Well, let me close sharing one last call story. It's one that I got to hear a week ago Saturday.
One of the many issues that just seem overwhelming to me is how to respond faithfully to the horrific history of how indigenous peoples have been treated, the dispossession of ancestral land. How do you love your neighbor? Just love your neighbor, do justice when it comes to an issue as immense as that.
And then last Saturday, a group of Christians from this church and other congregations in the Presbyterian of San Gabriel gathered on a remarkable spot of earth in Altadena, right near where I live. The land where we were gathered was recently returned to a Tongva Gabrielino tribe of Mission Indians. A woman who recently inherited that property, along with six others, knew there was a Tongva fire circle on it, and she knew the property needed a lot of work. So rather than sell or redevelop the land, she returned it as part of the land back program to the Tongva Gabrieleno people.
Well, after our group spent the morning doing some weeding and clearing debris from the property, we sat over lunch and listened as a young Tongva Gabrielino woman named Samantha Morales Johnson shared. And once again, as a pastor, I had that rare privilege of hearing someone attend to call.

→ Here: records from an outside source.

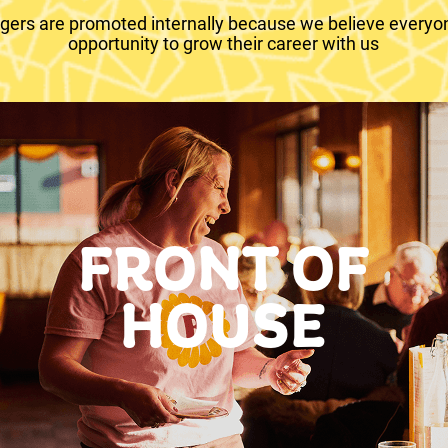
ers are promoted internally because we believe everyo
opportunity to grow their career with us
FRONT OF
HOUSE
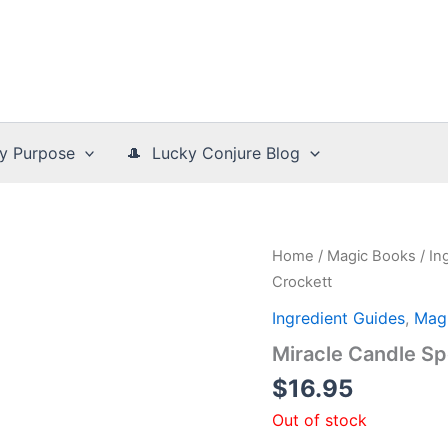
y Purpose
🎩 Lucky Conjure Blog
Home
/
Magic Books
/
In
Crockett
Ingredient Guides
,
Mag
Miracle Candle Sp
$
16.95
Out of stock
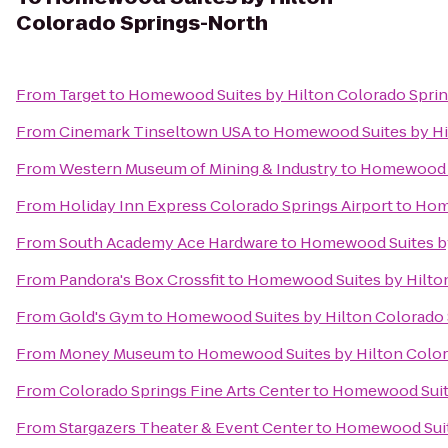
Colorado Springs-North
From
Target
to
Homewood Suites by Hilton Colorado Spri
From
Cinemark Tinseltown USA
to
Homewood Suites by Hi
From
Western Museum of Mining & Industry
to
Homewood S
From
Holiday Inn Express Colorado Springs Airport
to
Home
From
South Academy Ace Hardware
to
Homewood Suites by
From
Pandora's Box Crossfit
to
Homewood Suites by Hilto
From
Gold's Gym
to
Homewood Suites by Hilton Colorado
From
Money Museum
to
Homewood Suites by Hilton Color
From
Colorado Springs Fine Arts Center
to
Homewood Suite
From
Stargazers Theater & Event Center
to
Homewood Suit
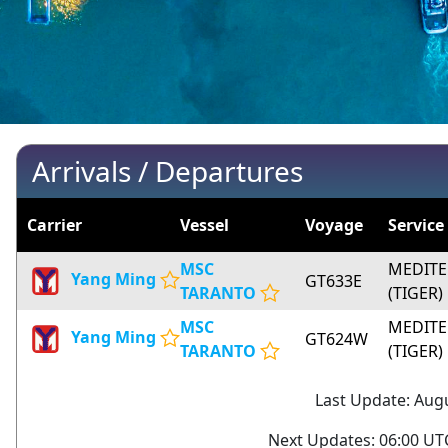
Arrivals / Departures
Carrier
Vessel
Voyage
Service
MSC
MEDITE
Yang Ming
GT633E
TARANTO
(TIGER)
MSC
MEDITE
Yang Ming
GT624W
TARANTO
(TIGER)
Last Update: Augu
Next Updates: 06:00 UTC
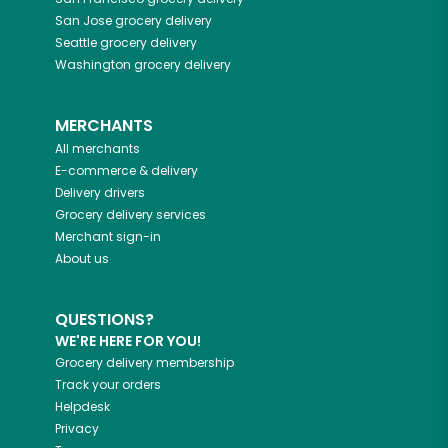
San Jose
grocery delivery
Seattle
grocery delivery
Washington
grocery delivery
MERCHANTS
All merchants
E-commerce & delivery
Delivery drivers
Grocery delivery services
Merchant sign-in
About us
QUESTIONS?
WE'RE HERE FOR YOU!
Grocery delivery membership
Track your orders
Helpdesk
Privacy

Samantha and her family have been an active part of La Verne Heights Presbyterian church for years, and it was clear as she shared how important that connection was for her and for her whole family. She spoke of connection between the presbytery of San Gabriel, that group of churches in the Tongva Gabrieleno tribe, and the power of that relationship. And I heard the call of God who calls a people. But then she spoke of her particular story, and that, too, was moving, as call stories often are. She earned her ba in marine biology. In addition to working as a science illustrator and ethnobotanist, Samantha took on the role of the land back coordinator, adapting her ecological training to working with the Tongva Gabrielino plot of land. As she spoke about the plants and animals of that region, of how and why they named that plot of land in Altadena Hahunga, which means place of the bears. I saw a series of rich connections.
I saw a single person in front of me. Yes, and I got to meet her husband. She's recently married. But I also saw that person connected as with an invisible cord, not just to her husband, but to the Tongva Gabriel people. I saw her linked to the natural world around her, linked to those of us surrounding her as a church, local and global, and together linked to the God who created all things and came to be with us in Jesus Christ. I heard someone attending to call. And as a pastor, that's the good stuff. In the name of the Father, Son and Holy Ghost, amen.